Creating an environment in which all parties feel comfortable in speaking openly and honestly is essential to lasting partnerships. Intentionally build opportunities for communication, where feedback can be provided and discussions can ensue, whereby you can respond to their input with follow up questions, further discussion, and identify concerns that are actionable and correctable.

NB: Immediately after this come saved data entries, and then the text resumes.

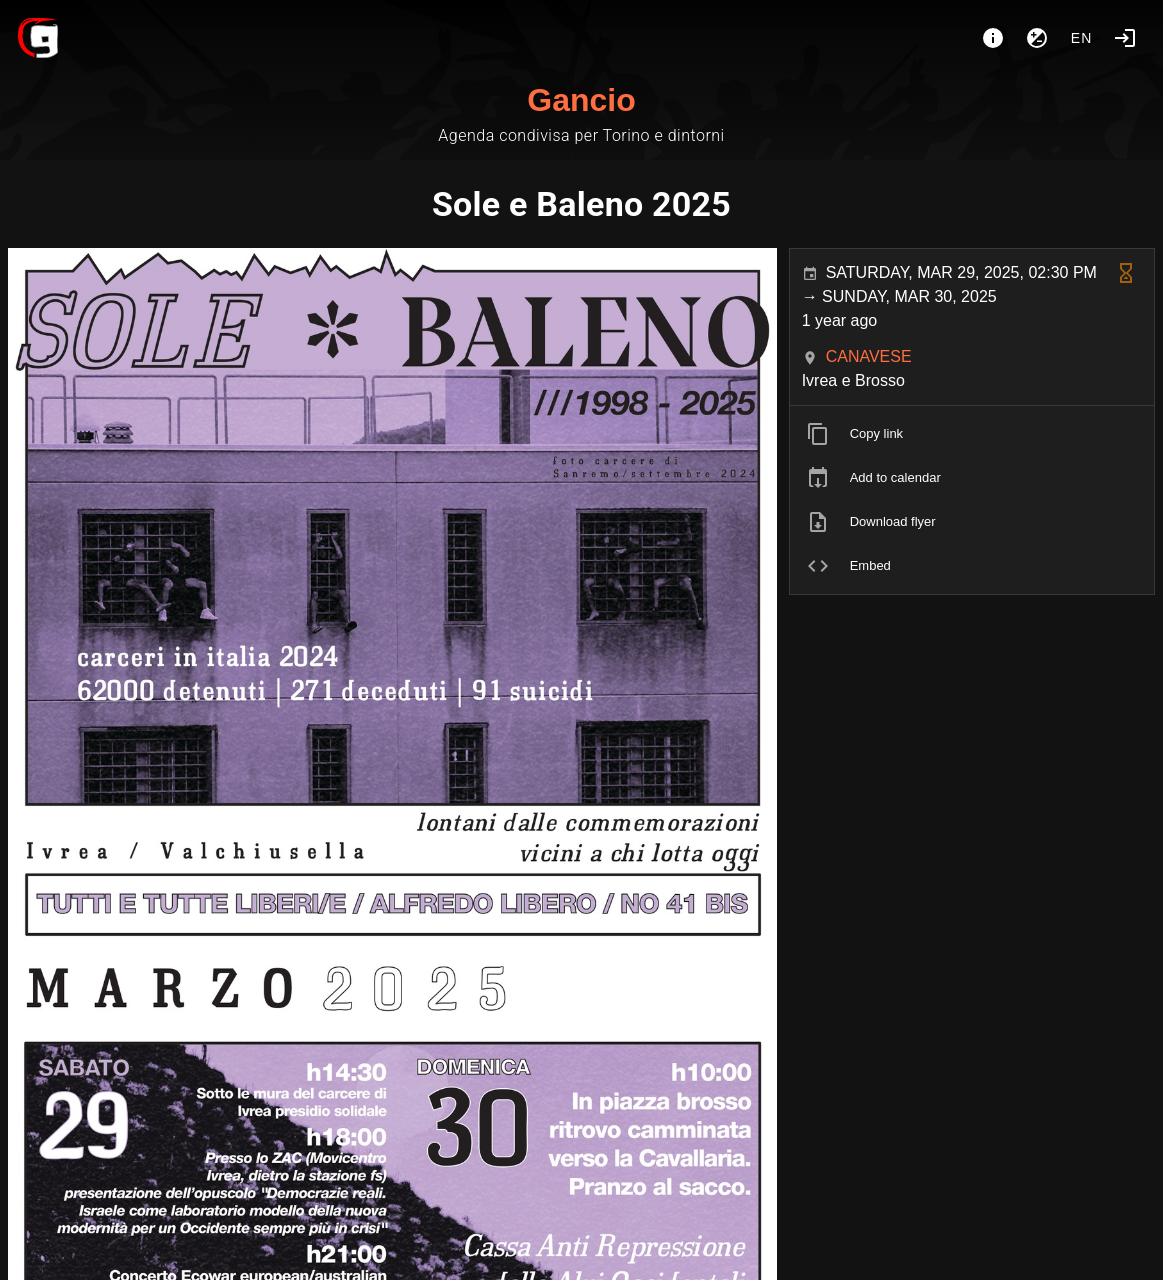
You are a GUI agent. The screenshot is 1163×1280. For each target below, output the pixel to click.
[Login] (1125, 38)
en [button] (1082, 38)
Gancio (581, 100)
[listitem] (972, 434)
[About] (993, 38)
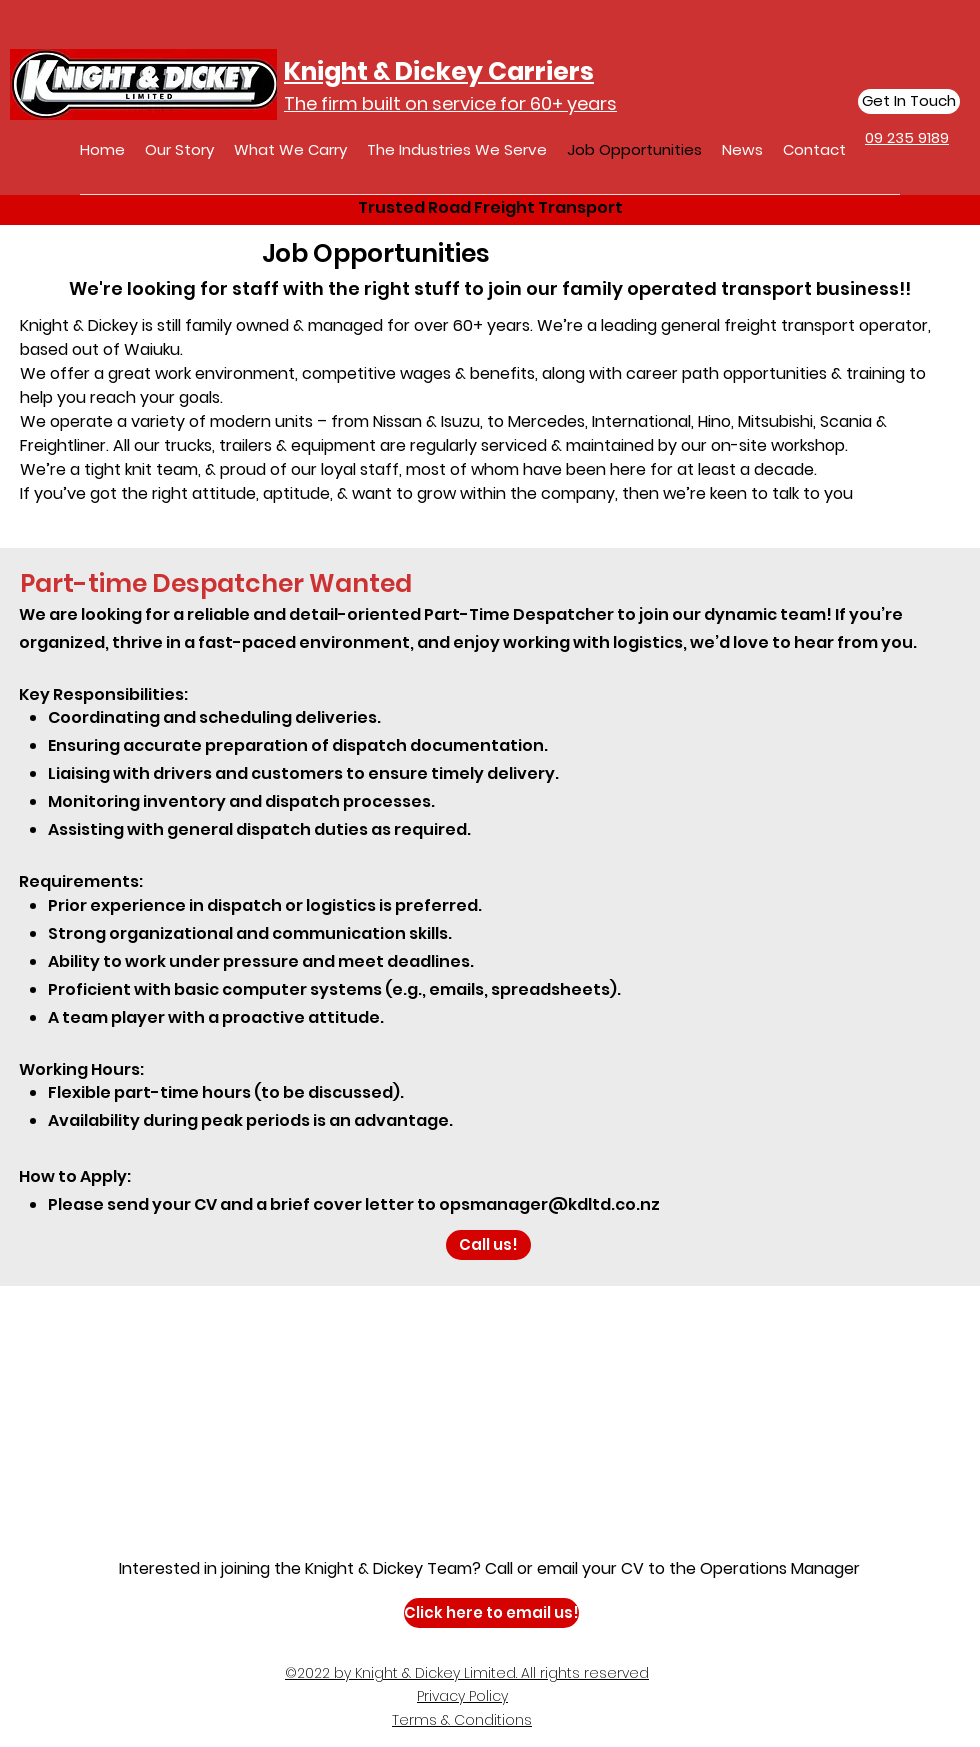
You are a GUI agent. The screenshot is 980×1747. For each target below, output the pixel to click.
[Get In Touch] (909, 101)
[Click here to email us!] (491, 1613)
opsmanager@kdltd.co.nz (549, 1204)
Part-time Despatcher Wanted (216, 583)
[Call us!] (488, 1245)
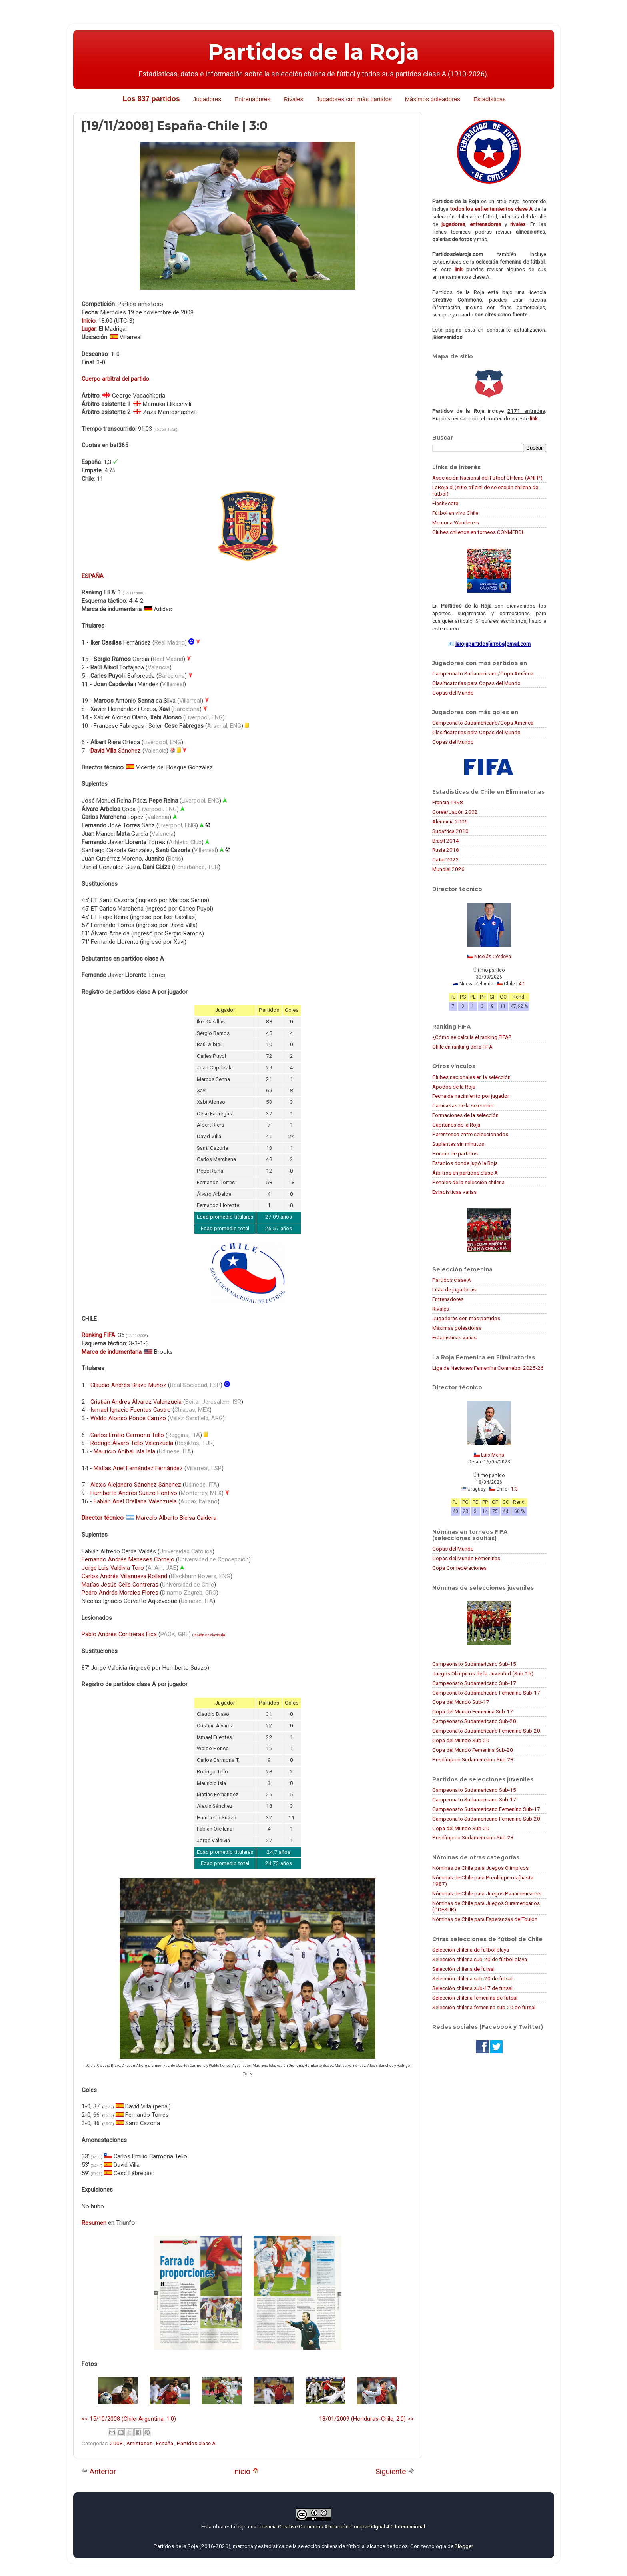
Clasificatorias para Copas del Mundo (476, 683)
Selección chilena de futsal (463, 1969)
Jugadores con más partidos (353, 99)
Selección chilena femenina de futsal (474, 1997)
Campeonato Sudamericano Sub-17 (474, 1683)
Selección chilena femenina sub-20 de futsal (483, 2007)
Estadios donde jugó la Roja (465, 1163)
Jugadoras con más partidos (466, 1318)
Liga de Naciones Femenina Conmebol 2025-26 (488, 1368)
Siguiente (394, 2471)
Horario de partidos (455, 1153)
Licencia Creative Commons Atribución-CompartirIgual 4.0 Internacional (341, 2526)
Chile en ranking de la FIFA (462, 1046)
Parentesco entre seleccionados (470, 1134)
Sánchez (115, 750)
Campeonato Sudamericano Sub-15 (474, 1664)
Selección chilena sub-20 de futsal (472, 1978)
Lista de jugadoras (454, 1289)
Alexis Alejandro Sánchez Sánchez (135, 1484)
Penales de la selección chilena (468, 1182)
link (459, 269)
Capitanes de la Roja (456, 1124)
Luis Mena (492, 1455)
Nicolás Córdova (492, 956)
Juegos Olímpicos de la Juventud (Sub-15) (482, 1673)
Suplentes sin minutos (458, 1144)
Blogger (464, 2546)
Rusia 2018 (445, 850)
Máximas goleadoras (456, 1328)
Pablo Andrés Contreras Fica (119, 1634)
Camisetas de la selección (462, 1105)
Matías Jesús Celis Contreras (120, 1584)
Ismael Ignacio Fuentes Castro (130, 1409)
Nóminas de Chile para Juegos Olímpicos (480, 1868)
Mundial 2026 (448, 869)
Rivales (293, 99)
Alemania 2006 (450, 821)
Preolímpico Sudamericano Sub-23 (473, 1759)
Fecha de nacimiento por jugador (470, 1096)
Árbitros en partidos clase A (465, 1172)
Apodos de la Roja (453, 1086)
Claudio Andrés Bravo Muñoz (128, 1385)
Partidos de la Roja (313, 52)
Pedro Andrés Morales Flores (120, 1592)
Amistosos (140, 2443)
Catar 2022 (445, 859)
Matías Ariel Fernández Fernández (138, 1468)
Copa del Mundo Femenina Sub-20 (472, 1750)
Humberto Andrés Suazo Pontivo (133, 1493)
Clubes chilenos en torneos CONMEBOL (478, 532)
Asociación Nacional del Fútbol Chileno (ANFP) (487, 477)
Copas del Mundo (453, 692)
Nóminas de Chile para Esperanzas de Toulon (484, 1919)
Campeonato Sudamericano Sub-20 (474, 1721)
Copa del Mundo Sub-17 (460, 1702)
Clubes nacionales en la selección (471, 1077)
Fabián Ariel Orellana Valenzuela (135, 1501)
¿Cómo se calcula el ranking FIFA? (471, 1037)
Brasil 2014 (445, 840)
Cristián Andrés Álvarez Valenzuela (136, 1401)
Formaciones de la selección (465, 1115)
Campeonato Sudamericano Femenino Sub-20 (486, 1730)
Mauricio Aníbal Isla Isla (124, 1451)
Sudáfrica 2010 (450, 831)
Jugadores (207, 99)
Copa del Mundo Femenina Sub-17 (472, 1711)
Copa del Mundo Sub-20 (460, 1740)
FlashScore (445, 503)
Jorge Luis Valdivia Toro (113, 1567)
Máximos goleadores (432, 99)
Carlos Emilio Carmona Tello (127, 1435)
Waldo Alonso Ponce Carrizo (128, 1418)
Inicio (246, 2471)
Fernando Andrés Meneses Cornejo (128, 1559)
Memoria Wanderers (455, 522)
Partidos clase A (196, 2443)
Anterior (98, 2471)
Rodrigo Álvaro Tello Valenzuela (131, 1443)
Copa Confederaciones (459, 1568)
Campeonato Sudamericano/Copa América (482, 673)
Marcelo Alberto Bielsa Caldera (176, 1517)
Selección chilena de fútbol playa (470, 1949)
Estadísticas (489, 99)
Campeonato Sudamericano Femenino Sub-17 (486, 1692)
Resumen (94, 2222)
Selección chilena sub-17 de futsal (472, 1988)
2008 (117, 2443)
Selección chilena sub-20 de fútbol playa (479, 1959)
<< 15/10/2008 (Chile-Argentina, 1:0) (129, 2418)
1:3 (514, 1489)
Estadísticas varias (454, 1192)
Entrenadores (252, 99)
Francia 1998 (447, 802)
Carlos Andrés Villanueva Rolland (124, 1576)
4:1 (522, 984)
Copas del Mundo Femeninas (466, 1558)
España (165, 2443)
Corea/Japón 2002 (455, 812)
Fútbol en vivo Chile (455, 513)
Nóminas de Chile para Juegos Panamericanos (486, 1893)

Practice regular check ins. Do not allow too much time to pass between conversations. While some partnerships require weekly check-ins, others may require monthly checks, while others only need quarterly checks-ins. Determine what that looks like for you and your partnership relationships and stick to it.

Committing Transparency

Transparency is key to a trusted partnership. Be clear about intentions and goals from the beginning. Each partner should be able to answer how they plan to contribute toward the relationship and what they hope to gain from the relationship. This is not to be confused with abuses of quid pro quo. One should never enter in a partnership based on providing a "thing of value" to influence the other party to make a decision that benefits the company or persons providing a service.

Discuss anything that could lead to tensions. Do not allow minor issues to fester into larger ones. Be ready to address any issues that may arise due to deficiencies in the work performed or services provided and be solution driven.

Establish clear roles and responsibilities. This makes expectations clear, affirms accountability, and promotes power sharing.

Practice accountability. Hold yourself and others on your team accountable. This means taking responsibility for both intended and unintended consequences of our actions. Regardless of intentions, we are human, and mistakes happen. When mistakes are inevitably made, acknowledge it, state your commitment to remedy the problems and most importantly, act differently in the future. Do not get caught in the cycle of the blame game. Address issues quickly and work toward resolution that is equitable for all involved.

Build and Maintain Trust

Partnership is easy when you trust one another, however, building trust takes time and effort. Building trust requires intentionality.

Make a plan and stick to it. Following up and following through are essential to building and maintaining trust.

Leverage resources available to you that assist your partners outside of the scope of work or project on which you are working. Sharing your unique skills, resources and connections with your partners helps to establish interdependence. You move from having a transactional relationship to becoming a strategic partner, trusted advisor, and valuable resource.

Do you have ideas for expanding opportunities for collaboration outside of the current project? Share them. Do not be reticent to share those ideas but rather, offer them readily. You will be surprised that in many instances, your partner needed additional help but did not know how to ask or thought of it as an imposition.

Final Thoughts

Successful partnership relationships are the backbone of thriving communities. Alignment is critical for partnerships because it provides a foundation of shared goals, vision, and values, which leads to increased trust, better collaboration, and more successful outcomes. Without alignment, partnerships can suffer from conflicting objectives, wasted resources, and a lack of trust, while a high degree of alignment ensures partners are working toward the same results and can navigate challenges more effectively.